Ma fille est définitivement morte...
La douleur physique permanente fait écho à ma douleur morale permanente...et je me garde bien de les comparer nos douleurs, mon cousin est écrasé de douleurs en plus du handicap qui limite ses gestes... j'admire son courage.
L'accident de moto, grave, de mon fils...m'a laissée étonnamment calme, il n'était pas mort, c'était pas grave donc... puisque rien de définitif n'est advenu ...pourtant il a souffert et il en garde des séquelles qui limitent sa vie quotidienne...Je planais au dessus des péripéties que la vie nous balance...
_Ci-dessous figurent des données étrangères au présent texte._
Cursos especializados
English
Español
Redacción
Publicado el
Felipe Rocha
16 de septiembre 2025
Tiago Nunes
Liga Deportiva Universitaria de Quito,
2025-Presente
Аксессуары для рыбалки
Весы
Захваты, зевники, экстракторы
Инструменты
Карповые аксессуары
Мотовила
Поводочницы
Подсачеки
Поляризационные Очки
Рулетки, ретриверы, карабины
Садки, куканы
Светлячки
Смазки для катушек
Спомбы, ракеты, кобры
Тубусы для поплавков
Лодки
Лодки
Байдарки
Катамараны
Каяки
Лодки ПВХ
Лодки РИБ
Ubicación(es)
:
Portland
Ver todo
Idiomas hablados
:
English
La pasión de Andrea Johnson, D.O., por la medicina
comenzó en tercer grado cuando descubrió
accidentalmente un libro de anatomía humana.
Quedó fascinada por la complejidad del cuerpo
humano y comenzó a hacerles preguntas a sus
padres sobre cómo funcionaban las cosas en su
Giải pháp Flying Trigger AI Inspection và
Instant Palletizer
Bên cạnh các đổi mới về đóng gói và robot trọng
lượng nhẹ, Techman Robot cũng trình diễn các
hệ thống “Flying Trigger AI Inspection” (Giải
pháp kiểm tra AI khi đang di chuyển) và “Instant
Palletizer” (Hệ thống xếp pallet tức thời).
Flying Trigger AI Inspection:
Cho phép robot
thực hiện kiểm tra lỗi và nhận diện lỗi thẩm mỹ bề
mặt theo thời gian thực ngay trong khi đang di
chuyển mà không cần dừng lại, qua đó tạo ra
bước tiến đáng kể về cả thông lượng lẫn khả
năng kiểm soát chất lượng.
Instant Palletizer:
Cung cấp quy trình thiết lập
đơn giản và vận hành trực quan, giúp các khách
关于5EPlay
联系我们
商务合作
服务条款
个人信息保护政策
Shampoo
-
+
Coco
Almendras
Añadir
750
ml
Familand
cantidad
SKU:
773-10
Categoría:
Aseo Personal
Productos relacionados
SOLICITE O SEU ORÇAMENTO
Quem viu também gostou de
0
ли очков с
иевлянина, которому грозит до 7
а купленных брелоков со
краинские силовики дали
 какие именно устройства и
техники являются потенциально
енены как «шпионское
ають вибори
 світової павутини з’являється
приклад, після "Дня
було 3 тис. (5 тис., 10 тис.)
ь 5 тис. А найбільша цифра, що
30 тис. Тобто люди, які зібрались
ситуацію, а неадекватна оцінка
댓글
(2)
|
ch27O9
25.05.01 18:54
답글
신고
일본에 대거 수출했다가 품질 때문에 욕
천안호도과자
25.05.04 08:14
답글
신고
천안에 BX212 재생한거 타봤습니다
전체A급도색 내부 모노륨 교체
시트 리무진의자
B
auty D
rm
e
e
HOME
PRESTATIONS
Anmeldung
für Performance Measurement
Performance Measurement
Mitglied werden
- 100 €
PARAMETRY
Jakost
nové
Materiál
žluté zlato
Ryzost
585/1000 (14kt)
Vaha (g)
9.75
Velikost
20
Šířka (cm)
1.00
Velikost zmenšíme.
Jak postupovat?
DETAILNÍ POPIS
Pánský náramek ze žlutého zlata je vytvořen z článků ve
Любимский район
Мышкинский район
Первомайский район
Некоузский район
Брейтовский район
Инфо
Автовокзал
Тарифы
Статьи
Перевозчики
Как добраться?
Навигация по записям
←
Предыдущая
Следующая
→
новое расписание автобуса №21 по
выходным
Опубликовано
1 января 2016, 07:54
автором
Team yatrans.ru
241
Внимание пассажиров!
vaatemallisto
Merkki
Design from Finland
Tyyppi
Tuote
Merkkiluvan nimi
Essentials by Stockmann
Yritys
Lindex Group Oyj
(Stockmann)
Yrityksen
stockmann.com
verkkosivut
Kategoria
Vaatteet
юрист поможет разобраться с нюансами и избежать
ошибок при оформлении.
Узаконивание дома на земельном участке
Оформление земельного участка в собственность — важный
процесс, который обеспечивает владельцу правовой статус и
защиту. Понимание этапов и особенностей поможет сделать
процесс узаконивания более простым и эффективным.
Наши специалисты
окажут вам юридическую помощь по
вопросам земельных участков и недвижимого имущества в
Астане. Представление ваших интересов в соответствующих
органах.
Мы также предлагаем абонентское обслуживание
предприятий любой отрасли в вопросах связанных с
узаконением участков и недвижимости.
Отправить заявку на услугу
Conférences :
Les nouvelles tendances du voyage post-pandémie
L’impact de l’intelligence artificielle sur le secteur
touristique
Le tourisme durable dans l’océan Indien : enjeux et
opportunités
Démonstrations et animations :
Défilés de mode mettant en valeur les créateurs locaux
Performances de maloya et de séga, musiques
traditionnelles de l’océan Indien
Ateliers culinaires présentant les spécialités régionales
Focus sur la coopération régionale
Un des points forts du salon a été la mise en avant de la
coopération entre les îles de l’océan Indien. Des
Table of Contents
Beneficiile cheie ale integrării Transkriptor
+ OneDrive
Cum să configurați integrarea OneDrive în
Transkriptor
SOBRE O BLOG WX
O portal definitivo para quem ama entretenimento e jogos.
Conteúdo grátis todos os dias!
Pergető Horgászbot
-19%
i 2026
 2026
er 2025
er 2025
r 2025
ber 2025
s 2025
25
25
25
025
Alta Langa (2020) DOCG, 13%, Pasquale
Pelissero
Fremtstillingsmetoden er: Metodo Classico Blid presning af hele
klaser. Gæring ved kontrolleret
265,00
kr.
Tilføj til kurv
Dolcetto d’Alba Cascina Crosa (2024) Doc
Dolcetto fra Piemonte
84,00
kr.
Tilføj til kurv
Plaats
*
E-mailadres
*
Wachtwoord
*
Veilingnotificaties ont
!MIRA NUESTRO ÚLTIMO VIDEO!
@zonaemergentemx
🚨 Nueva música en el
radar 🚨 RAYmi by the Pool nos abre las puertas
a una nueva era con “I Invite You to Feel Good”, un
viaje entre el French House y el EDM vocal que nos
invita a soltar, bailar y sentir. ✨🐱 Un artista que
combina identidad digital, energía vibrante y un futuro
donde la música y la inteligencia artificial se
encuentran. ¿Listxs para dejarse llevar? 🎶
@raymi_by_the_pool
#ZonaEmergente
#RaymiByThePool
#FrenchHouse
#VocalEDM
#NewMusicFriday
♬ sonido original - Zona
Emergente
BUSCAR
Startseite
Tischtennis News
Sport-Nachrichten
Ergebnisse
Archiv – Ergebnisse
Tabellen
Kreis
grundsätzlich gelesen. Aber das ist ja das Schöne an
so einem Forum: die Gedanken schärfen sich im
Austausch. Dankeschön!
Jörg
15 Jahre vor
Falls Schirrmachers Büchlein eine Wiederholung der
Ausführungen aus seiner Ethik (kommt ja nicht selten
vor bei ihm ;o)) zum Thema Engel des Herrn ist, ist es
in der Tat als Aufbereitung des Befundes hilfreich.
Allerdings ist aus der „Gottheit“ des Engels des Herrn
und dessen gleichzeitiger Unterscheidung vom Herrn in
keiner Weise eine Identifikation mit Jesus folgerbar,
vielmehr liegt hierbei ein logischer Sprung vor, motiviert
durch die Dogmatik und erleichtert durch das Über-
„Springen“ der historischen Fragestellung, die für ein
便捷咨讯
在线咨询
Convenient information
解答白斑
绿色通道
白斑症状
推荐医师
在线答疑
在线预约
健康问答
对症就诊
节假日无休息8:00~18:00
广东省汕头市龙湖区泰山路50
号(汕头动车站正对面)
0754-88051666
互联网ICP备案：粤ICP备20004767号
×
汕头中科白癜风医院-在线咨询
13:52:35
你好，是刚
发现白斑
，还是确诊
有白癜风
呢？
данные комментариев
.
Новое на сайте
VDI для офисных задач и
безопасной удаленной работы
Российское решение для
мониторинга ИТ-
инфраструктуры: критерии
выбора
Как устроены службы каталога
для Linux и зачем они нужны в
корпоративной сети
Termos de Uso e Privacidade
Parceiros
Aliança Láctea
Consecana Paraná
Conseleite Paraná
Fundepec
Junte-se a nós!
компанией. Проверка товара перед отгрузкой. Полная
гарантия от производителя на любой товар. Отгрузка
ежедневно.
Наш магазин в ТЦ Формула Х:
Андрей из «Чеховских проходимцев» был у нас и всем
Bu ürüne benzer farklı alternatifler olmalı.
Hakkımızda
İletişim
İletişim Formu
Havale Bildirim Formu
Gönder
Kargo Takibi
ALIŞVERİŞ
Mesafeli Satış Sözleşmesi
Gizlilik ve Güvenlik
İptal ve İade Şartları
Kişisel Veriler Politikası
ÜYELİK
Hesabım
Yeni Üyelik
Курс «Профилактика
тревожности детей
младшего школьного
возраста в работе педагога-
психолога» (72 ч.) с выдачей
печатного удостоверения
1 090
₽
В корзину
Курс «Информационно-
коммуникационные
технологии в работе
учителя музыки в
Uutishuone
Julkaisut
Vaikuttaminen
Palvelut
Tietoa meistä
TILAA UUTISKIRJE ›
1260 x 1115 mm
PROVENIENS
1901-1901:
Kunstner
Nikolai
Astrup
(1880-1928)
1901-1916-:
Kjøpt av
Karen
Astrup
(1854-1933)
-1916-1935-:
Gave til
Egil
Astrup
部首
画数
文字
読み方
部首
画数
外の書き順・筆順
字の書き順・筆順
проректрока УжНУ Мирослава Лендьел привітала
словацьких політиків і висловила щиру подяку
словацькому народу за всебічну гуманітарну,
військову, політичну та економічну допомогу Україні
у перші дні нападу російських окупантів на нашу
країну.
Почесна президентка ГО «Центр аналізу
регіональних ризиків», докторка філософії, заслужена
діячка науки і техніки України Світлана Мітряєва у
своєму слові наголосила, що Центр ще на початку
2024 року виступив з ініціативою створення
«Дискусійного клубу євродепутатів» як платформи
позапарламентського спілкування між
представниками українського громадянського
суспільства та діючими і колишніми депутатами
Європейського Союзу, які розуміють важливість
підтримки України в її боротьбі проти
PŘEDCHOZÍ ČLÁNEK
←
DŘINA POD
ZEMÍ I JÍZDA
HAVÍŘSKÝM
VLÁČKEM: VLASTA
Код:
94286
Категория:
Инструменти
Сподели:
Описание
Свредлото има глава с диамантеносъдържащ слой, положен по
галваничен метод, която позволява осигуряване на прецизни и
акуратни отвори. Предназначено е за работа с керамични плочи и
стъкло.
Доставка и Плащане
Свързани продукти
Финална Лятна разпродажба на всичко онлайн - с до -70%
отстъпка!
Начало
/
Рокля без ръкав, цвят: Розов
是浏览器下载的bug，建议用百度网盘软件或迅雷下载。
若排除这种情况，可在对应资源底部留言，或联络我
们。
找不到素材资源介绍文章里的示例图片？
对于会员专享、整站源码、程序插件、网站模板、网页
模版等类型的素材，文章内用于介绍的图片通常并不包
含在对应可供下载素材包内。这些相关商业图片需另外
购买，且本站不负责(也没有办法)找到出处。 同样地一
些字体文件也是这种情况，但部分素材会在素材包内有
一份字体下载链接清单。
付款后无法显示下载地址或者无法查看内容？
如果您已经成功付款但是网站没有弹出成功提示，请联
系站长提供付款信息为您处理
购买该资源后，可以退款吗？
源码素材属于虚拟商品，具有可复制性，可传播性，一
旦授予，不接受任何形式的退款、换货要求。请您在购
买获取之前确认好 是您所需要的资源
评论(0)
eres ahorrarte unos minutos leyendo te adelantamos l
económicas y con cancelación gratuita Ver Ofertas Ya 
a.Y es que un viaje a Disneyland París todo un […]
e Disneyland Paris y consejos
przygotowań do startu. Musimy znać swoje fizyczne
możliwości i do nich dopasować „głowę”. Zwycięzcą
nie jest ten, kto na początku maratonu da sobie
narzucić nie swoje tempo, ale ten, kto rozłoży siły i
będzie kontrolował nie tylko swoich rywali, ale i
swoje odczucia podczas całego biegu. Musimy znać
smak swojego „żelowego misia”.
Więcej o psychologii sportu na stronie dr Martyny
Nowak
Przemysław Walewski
Ma devise du moment était:" rien n'est grave!"
Je m'en veux de cette relative indifférence, passée et encore présente...
Drapée dans ma douleur de mère, je ploie toujours sous le poids du chagrin ,sans énergie pour la prêter aux autres...avec un genre d'anesthésie émotionnelle qui me protège et qui m'isole...
Il y a quelques mois encore, le scandale injuste de la mort, quel que soit l'age ...me taraudait,le temps passant... j'oscille entre mourir vieux c'est normal et mourir jeune c'est un pire scandale...Sa mort ne passe pas.. je n'accepte pas...ni qu'Elle soit morte ni qu'Elle ait dû mourir...Ça me rend méchante?En colère?Envieuse?Jalouse?